BEGIN Data under study

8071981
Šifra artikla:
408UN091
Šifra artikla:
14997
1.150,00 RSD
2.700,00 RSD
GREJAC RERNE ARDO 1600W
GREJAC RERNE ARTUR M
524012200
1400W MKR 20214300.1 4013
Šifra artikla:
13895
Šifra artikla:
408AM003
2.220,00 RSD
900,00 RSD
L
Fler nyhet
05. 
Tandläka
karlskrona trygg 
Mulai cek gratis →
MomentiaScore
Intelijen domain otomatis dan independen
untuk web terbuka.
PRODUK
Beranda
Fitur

END Data under study
BEGIN Data under study

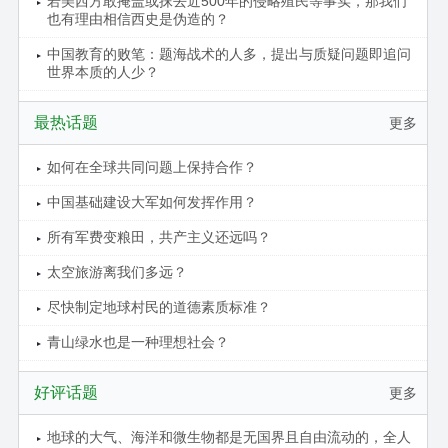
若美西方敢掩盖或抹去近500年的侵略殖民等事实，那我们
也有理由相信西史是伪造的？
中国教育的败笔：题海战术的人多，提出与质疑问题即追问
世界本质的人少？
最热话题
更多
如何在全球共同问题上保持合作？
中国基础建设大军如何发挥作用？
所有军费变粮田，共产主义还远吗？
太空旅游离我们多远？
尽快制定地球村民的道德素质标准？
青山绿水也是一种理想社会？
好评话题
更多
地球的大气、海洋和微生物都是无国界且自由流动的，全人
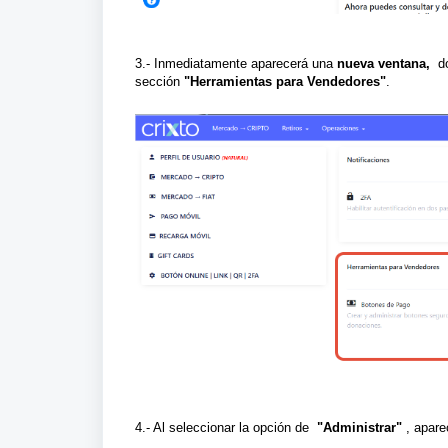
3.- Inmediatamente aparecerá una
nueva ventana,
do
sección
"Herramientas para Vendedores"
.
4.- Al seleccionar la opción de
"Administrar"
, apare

END Data under study
BEGIN Data under study

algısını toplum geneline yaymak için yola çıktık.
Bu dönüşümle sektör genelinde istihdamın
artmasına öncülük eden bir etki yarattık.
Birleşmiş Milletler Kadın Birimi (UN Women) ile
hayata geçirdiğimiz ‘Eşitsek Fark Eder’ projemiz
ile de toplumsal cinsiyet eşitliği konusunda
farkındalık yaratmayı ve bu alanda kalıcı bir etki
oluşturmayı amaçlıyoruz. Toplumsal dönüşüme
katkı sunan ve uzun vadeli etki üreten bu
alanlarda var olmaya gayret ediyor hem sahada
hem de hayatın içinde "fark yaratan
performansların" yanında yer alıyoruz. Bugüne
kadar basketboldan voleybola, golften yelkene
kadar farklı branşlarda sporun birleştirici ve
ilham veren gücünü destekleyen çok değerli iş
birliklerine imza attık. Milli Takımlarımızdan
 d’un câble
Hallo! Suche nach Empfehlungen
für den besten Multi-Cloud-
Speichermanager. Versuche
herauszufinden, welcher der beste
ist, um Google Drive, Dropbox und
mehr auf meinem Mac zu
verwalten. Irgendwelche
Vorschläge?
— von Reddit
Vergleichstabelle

END Data under study

Exercise:
Within the material above, extract exactly the lines that start at the line containing "herauszufinden, welcher der beste" and stop after the line containing "Vergleichstabelle", and only those.

Result:
herauszufinden, welcher der beste
ist, um Google Drive, Dropbox und
mehr auf meinem Mac zu
verwalten. Irgendwelche
Vorschläge?
— von Reddit
Vergleichstabelle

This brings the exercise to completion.